Data for processing:
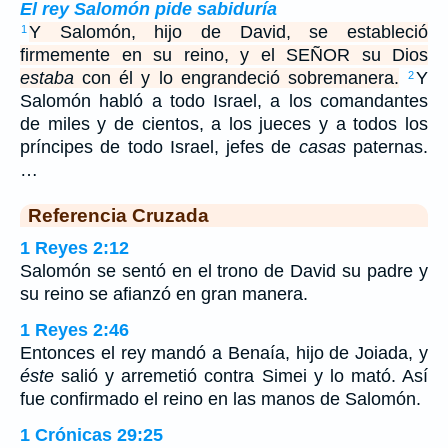
El rey Salomón pide sabiduría
Y Salomón, hijo de David, se estableció
1
firmemente en su reino, y el SEÑOR su Dios
estaba
con él y lo engrandeció sobremanera.
Y
2
Salomón habló a todo Israel, a los comandantes
de miles y de cientos, a los jueces y a todos los
príncipes de todo Israel, jefes de
casas
paternas.
…
Referencia Cruzada
1 Reyes 2:12
Salomón se sentó en el trono de David su padre y
su reino se afianzó en gran manera.
1 Reyes 2:46
Entonces el rey mandó a Benaía, hijo de Joiada, y
éste
salió y arremetió contra Simei y lo mató. Así
fue confirmado el reino en las manos de Salomón.
1 Crónicas 29:25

To do: Could you write out, exactly, each line of the data above from the one containing "salió y arremetió contra Simei y lo mató. Así" through the last, including both?

Task output:
salió y arremetió contra Simei y lo mató. Así
fue confirmado el reino en las manos de Salomón.
1 Crónicas 29:25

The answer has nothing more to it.